- _What you have to do_: I would like every line of the records below that contains the word "point" copied.

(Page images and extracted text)
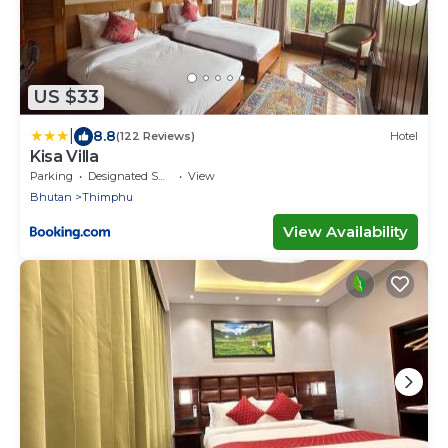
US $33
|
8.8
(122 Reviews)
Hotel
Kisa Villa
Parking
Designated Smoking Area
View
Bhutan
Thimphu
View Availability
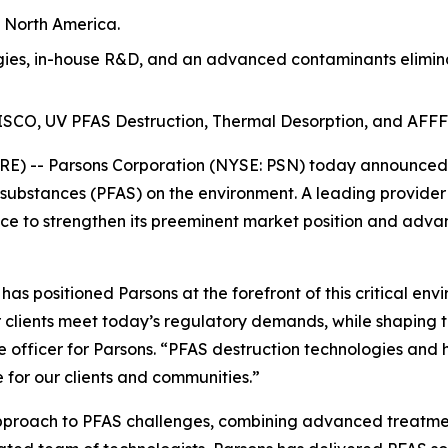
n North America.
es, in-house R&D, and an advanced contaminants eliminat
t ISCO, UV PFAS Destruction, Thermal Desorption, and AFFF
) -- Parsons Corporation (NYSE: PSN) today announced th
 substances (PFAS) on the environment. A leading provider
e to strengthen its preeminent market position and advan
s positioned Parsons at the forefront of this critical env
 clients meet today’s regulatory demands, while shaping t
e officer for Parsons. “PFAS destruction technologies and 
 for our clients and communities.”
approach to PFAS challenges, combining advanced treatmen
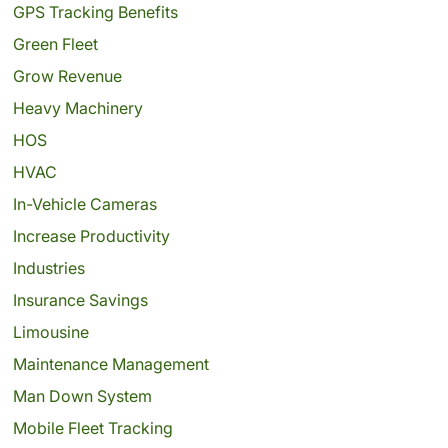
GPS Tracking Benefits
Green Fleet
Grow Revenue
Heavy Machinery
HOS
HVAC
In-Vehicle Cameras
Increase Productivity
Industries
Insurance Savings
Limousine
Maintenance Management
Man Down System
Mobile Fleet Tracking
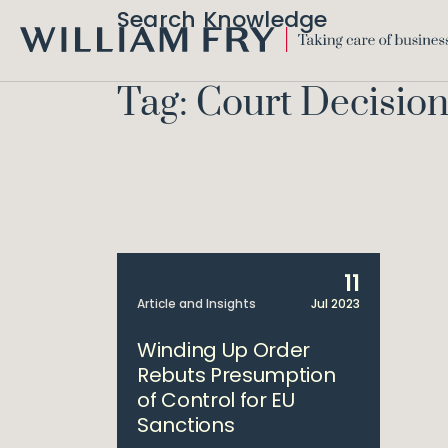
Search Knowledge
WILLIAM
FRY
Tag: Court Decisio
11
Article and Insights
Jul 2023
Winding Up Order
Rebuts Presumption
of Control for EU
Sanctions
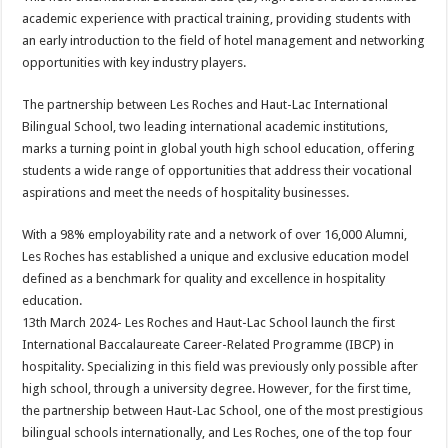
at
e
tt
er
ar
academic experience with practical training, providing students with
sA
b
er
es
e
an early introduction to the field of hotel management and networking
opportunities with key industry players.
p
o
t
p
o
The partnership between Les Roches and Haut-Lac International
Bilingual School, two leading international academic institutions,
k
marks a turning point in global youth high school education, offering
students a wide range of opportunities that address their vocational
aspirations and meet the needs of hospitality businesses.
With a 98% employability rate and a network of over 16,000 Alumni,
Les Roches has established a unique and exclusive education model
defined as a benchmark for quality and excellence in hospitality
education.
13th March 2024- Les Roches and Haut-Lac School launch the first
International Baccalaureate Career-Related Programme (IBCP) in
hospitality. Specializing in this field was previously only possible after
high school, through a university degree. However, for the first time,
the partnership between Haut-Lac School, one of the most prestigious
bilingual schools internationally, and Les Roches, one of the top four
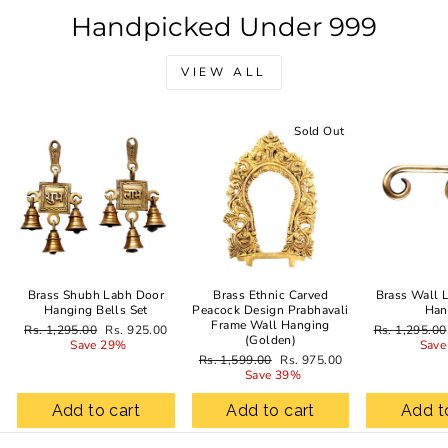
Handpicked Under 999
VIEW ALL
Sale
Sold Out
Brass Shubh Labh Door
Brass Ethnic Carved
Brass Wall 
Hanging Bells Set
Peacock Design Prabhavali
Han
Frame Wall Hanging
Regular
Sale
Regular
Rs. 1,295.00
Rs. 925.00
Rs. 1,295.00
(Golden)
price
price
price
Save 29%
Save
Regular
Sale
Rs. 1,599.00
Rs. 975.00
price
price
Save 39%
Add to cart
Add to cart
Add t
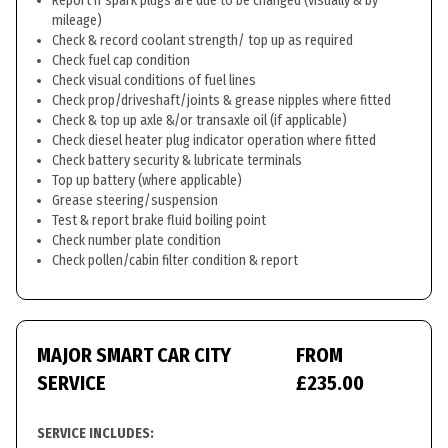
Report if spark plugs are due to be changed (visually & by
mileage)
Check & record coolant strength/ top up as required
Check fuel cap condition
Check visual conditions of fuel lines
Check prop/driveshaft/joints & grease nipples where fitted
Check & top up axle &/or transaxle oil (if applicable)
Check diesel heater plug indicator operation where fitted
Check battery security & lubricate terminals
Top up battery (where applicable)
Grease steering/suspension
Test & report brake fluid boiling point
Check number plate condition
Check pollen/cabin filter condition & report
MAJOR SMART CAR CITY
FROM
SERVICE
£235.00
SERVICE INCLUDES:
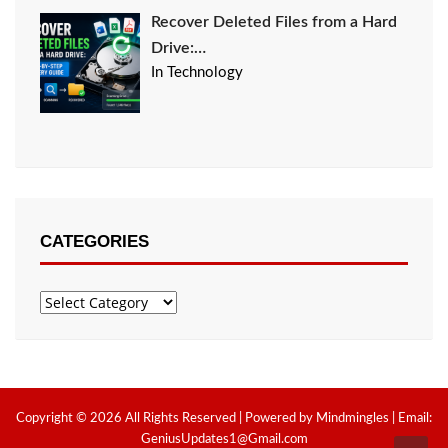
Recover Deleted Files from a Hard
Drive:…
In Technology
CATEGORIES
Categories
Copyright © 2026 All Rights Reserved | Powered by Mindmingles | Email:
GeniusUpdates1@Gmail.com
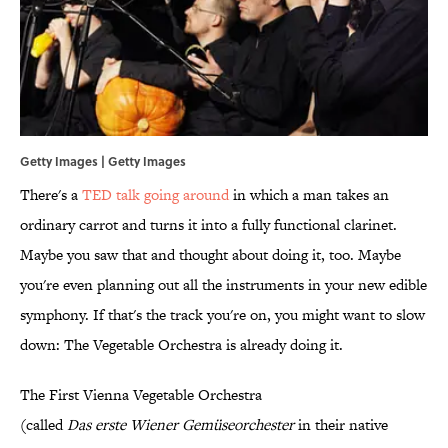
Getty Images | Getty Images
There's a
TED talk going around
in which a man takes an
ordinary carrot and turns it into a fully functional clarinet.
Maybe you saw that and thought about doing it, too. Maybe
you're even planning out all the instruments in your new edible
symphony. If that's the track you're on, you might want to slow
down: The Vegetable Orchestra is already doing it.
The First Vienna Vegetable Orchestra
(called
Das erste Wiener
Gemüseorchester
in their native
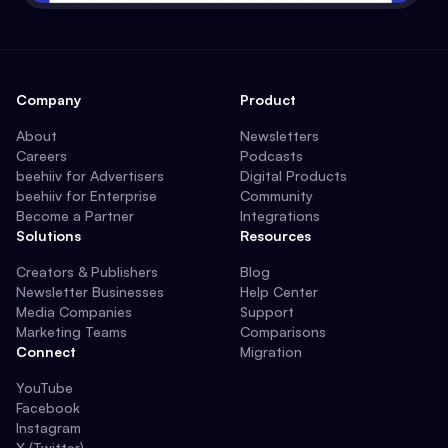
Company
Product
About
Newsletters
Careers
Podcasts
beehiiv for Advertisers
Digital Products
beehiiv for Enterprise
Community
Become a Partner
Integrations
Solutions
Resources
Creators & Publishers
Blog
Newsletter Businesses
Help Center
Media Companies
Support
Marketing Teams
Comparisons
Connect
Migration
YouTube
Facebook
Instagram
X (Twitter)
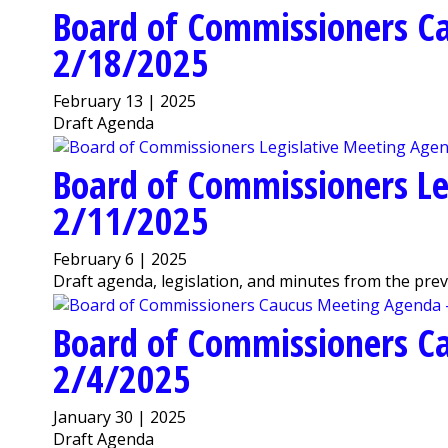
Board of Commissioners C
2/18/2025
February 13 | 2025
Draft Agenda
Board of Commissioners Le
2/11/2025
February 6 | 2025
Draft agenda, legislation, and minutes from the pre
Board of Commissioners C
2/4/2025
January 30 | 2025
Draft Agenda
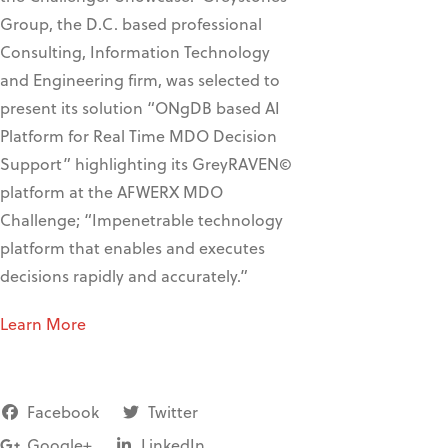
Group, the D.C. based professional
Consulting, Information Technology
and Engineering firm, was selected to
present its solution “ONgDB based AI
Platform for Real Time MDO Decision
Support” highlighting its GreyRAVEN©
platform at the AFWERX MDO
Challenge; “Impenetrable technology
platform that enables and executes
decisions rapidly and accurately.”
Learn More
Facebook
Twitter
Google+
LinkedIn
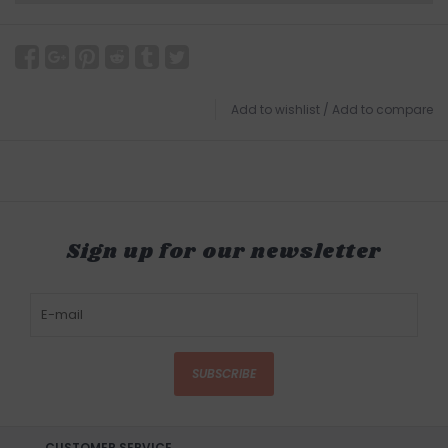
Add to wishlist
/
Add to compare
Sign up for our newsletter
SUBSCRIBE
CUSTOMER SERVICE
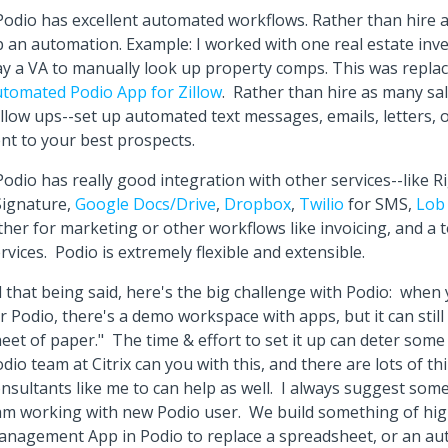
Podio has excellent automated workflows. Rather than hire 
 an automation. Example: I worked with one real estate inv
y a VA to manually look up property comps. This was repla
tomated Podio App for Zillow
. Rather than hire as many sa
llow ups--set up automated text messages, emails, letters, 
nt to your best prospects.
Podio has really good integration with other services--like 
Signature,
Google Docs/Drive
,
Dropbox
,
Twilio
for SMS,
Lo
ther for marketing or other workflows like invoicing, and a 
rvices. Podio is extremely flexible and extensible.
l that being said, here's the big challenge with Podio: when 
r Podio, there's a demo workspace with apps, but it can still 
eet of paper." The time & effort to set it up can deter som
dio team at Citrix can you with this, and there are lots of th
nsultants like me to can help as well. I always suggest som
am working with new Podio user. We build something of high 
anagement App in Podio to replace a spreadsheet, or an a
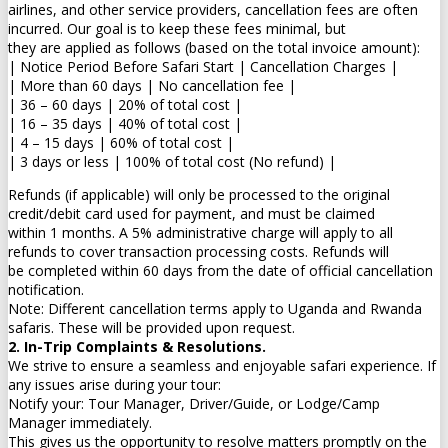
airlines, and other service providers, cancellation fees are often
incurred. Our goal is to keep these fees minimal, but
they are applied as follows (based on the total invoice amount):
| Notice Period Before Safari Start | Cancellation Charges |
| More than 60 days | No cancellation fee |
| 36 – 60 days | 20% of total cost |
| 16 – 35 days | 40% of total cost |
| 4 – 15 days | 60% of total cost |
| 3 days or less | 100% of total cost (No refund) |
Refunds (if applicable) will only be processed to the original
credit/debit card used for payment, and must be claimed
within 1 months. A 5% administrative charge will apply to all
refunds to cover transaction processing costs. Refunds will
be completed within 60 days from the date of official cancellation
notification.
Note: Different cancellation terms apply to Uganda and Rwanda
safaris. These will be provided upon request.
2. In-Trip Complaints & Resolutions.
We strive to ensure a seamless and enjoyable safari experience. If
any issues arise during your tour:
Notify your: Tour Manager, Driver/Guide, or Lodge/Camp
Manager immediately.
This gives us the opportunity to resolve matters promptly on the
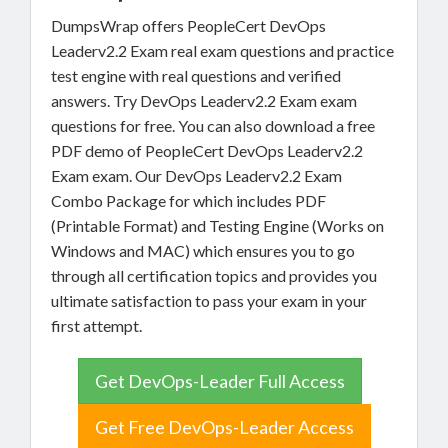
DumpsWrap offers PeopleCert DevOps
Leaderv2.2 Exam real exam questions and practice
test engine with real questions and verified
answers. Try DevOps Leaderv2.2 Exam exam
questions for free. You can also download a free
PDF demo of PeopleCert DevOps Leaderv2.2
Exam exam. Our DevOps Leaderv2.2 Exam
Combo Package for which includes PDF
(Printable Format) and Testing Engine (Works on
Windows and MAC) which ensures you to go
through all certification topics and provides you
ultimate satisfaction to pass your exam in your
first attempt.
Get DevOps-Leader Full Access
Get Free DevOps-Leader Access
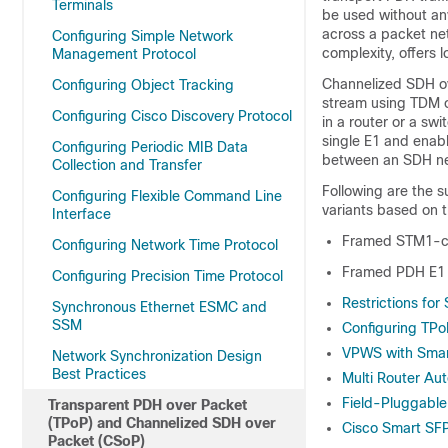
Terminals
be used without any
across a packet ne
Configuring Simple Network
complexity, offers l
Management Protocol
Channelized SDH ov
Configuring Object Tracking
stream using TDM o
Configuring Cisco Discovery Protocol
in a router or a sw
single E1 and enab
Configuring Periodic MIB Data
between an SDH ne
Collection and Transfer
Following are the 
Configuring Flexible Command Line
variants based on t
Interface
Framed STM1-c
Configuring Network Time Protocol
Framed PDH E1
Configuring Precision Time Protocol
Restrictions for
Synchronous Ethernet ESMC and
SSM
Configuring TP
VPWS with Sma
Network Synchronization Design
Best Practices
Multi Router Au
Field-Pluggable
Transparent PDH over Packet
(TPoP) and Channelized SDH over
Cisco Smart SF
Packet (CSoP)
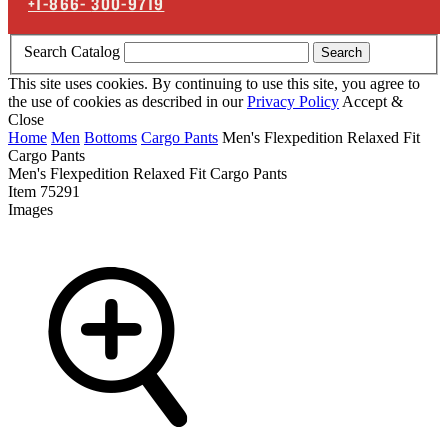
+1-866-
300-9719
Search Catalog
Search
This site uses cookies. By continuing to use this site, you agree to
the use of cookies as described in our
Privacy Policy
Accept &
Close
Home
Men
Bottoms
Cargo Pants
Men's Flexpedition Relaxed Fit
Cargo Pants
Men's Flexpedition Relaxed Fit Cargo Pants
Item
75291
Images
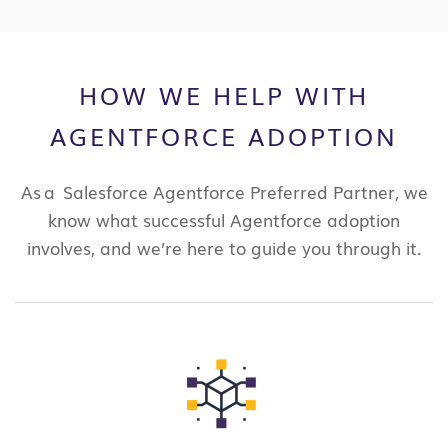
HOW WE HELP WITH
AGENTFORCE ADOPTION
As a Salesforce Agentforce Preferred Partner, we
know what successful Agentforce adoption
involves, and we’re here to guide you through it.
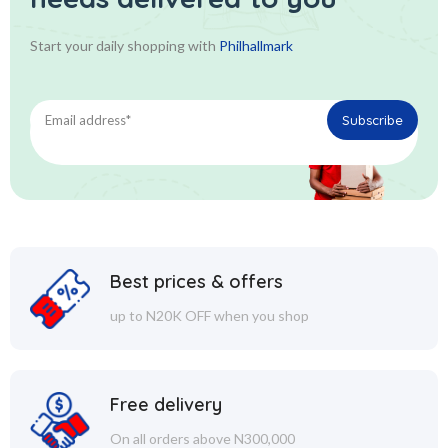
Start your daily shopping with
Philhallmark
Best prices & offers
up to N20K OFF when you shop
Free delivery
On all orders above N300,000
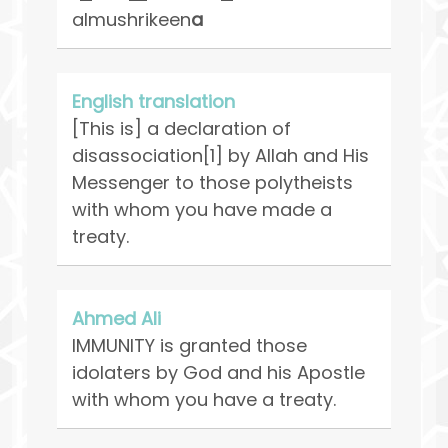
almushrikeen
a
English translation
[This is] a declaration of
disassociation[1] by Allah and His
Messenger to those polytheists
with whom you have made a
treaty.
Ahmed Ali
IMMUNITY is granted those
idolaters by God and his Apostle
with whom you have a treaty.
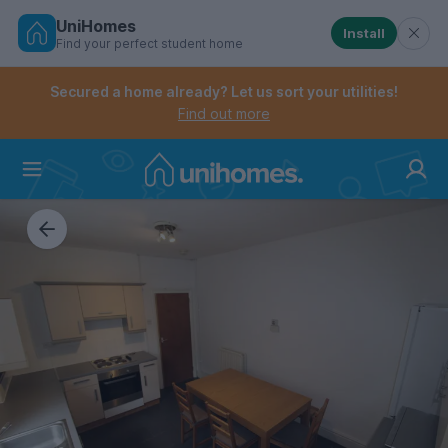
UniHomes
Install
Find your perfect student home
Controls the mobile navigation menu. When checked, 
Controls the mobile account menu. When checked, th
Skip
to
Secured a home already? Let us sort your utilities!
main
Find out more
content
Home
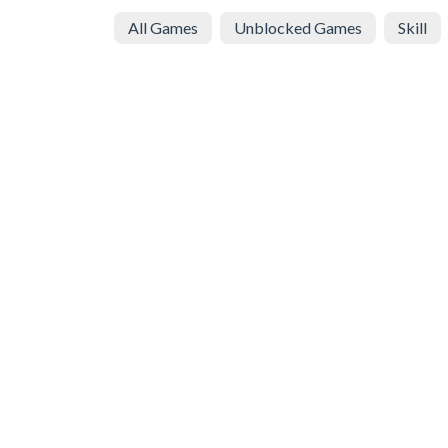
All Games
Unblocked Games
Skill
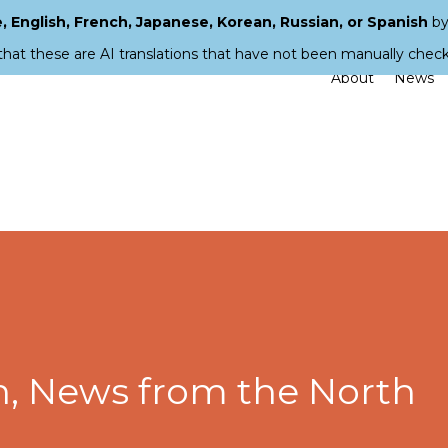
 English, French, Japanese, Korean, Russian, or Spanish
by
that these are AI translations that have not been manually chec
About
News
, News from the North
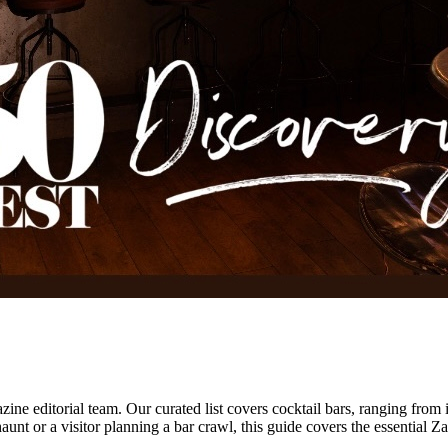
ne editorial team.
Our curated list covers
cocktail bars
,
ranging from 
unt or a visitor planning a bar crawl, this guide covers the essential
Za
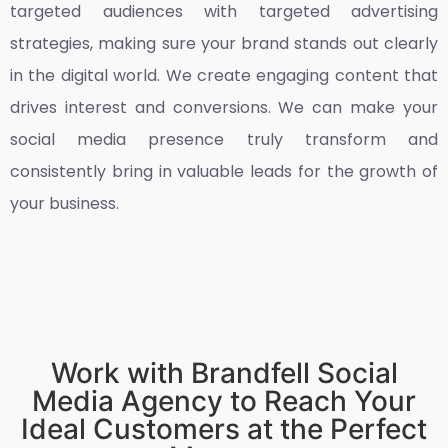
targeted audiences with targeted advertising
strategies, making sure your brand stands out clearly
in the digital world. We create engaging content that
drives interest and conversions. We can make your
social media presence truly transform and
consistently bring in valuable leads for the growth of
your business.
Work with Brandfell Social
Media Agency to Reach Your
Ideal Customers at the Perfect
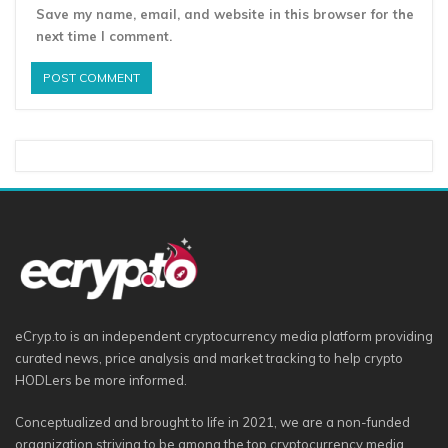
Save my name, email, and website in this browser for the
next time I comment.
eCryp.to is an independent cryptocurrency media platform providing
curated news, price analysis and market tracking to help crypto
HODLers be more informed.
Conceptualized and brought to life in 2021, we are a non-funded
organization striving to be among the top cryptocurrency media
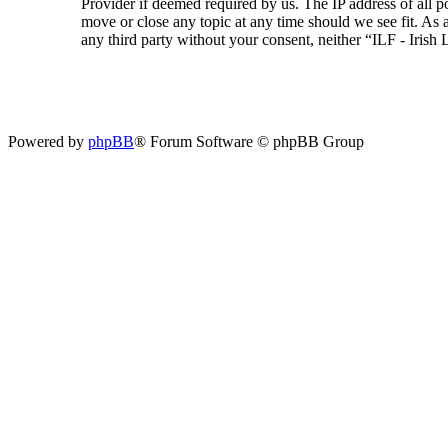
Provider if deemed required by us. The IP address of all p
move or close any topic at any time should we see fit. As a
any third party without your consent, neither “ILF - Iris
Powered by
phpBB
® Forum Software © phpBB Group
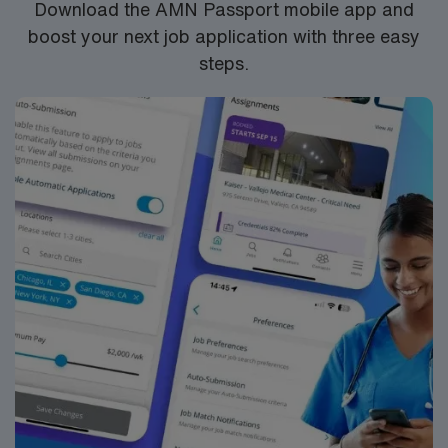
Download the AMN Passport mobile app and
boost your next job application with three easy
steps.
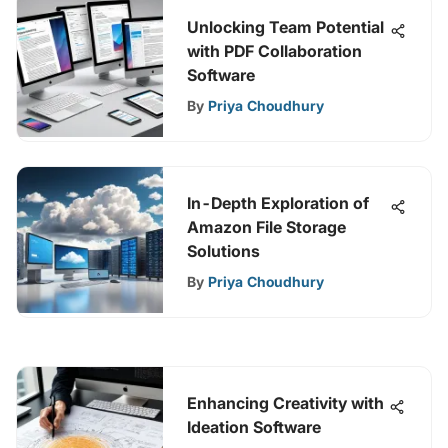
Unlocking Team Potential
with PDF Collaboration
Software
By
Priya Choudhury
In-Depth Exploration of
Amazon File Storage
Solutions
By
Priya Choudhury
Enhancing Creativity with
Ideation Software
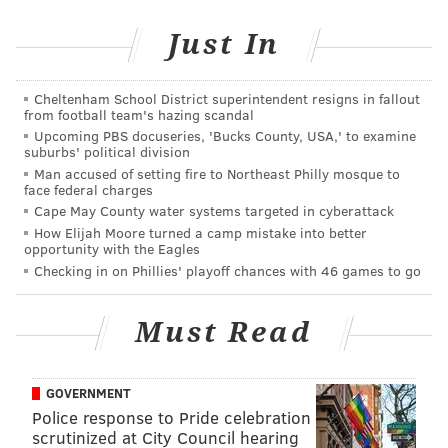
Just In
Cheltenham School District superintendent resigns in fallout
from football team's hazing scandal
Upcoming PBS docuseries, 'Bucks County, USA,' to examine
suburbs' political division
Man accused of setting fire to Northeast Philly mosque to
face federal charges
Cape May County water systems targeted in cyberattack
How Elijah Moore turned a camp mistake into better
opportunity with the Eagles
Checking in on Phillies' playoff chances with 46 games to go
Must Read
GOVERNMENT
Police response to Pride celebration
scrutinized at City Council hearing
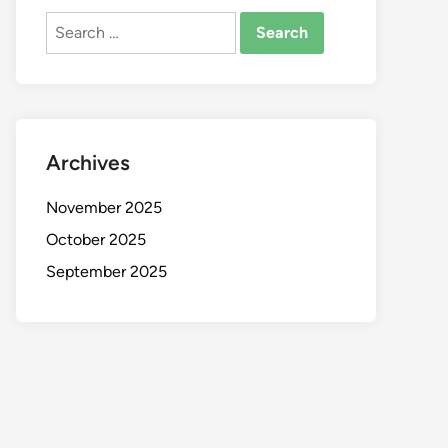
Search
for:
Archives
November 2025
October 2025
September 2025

- _Solution to this exercise_:
marks a turning point in global youth high school education, offering
Test & report brake fluid boiling point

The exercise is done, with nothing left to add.